Task material:
------------
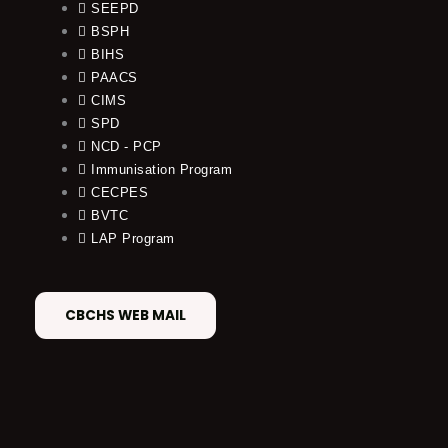
SEEPD
BSPH
BIHS
PAACS
CIMS
SPD
NCD - PCP
Immunisation Program
CECPES
BVTC
LAP Program
CBCHS WEB MAIL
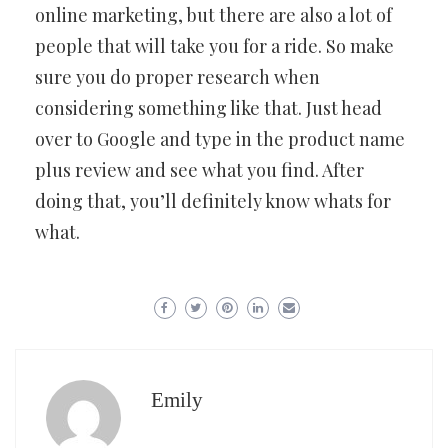
online marketing, but there are also a lot of
people that will take you for a ride. So make
sure you do proper research when
considering something like that. Just head
over to Google and type in the product name
plus review and see what you find. After
doing that, you’ll definitely know whats for
what.
Emily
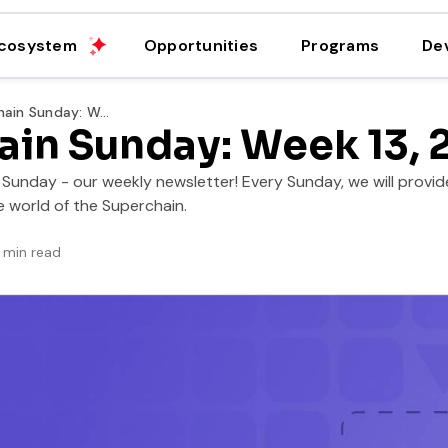
cosystem
Opportunities
Programs
De
Superchain Sunday: Week 13, 2025
ain Sunday: Week 13, 
unday - our weekly newsletter! Every Sunday, we will provide
 world of the Superchain.
min read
------------
What needs to be done:
Once the pictures are dropped, please print every remaining line of the material verbatim.

Answer to the exercise:
SEEPD
BSPH
BIHS
PAACS
CIMS
SPD
NCD - PCP
Immunisation Program
CECPES
BVTC
LAP Program
CBCHS WEB MAIL
online marketing, but there are also a lot of
people that will take you for a ride. So make
sure you do proper research when
considering something like that. Just head
over to Google and type in the product name
plus review and see what you find. After
doing that, you’ll definitely know whats for
what.
Emily
cosystem
Opportunities
Programs
De
Superchain Sunday: Week 13, 2025
ain Sunday: Week 13, 
unday - our weekly newsletter! Every Sunday, we will provide
 world of the Superchain.
min read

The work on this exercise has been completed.